*Problem to solve*. Report each line of the records where "pour" occurs.

*Data extract*.
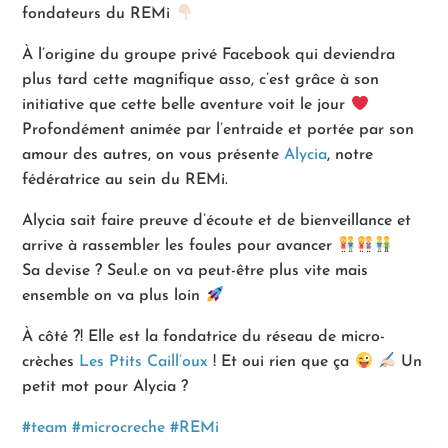
fondateurs du REMi
À l’origine du groupe privé Facebook qui deviendra
plus tard cette magnifique asso, c’est grâce à son
initiative que cette belle aventure voit le jour
Profondément animée par l’entraide et portée par son
amour des autres, on vous présente
Alycia
, notre
fédératrice au sein du REMi.
Alycia sait faire preuve d’écoute et de bienveillance et
arrive à rassembler les foules pour avancer
Sa devise ? Seul.e on va peut-être plus vite mais
ensemble on va plus loin
À côté ?! Elle est la fondatrice du réseau de micro-
crèches
Les Ptits Caill’oux
! Et oui rien que ça
Un
petit mot pour Alycia ?
#team
#microcreche
#REMi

*The completed task*.
arrive à rassembler les foules pour avancer
petit mot pour Alycia ?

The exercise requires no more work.